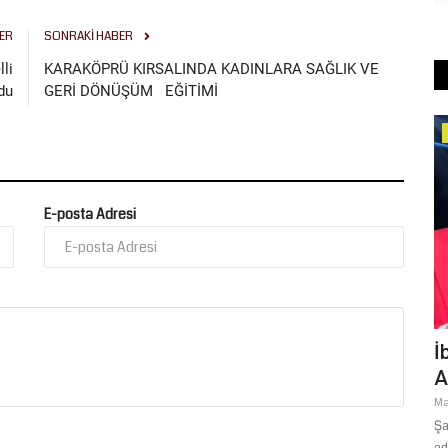
ER
SONRAKI HABER
lli
KARAKÖPRÜ KIRSALINDA KADINLARA SAĞLIK VE
du
GERİ DÖNÜŞÜM EĞİTİMİ
Ekonomi
E-posta Adresi
ike
ŞANLIURFA BÜYÜKŞEHİR BELEDİYESİ
İ
ATA TOHUMLARINI GELECEĞE...
A
Temmuz 23, 2026
0
Ma
kları Uzmanı
Şanlıurfa Büyükşehir Belediyesi Tarımsal Hizmetler Dairesi
Şa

* EXERCISE GOAL *
An exact copy of the listing above, minus its pictures, is what is needed here.

* SOLUTION FOR THIS EXERCISE *
ER
SONRAKI HABER
lli
KARAKÖPRÜ KIRSALINDA KADINLARA SAĞLIK VE
du
GERİ DÖNÜŞÜM EĞİTİMİ
Ekonomi
E-posta Adresi
ike
ŞANLIURFA BÜYÜKŞEHİR BELEDİYESİ
İ
ATA TOHUMLARINI GELECEĞE...
A
Temmuz 23, 2026
0
Ma
kları Uzmanı
Şanlıurfa Büyükşehir Belediyesi Tarımsal Hizmetler Dairesi
Şa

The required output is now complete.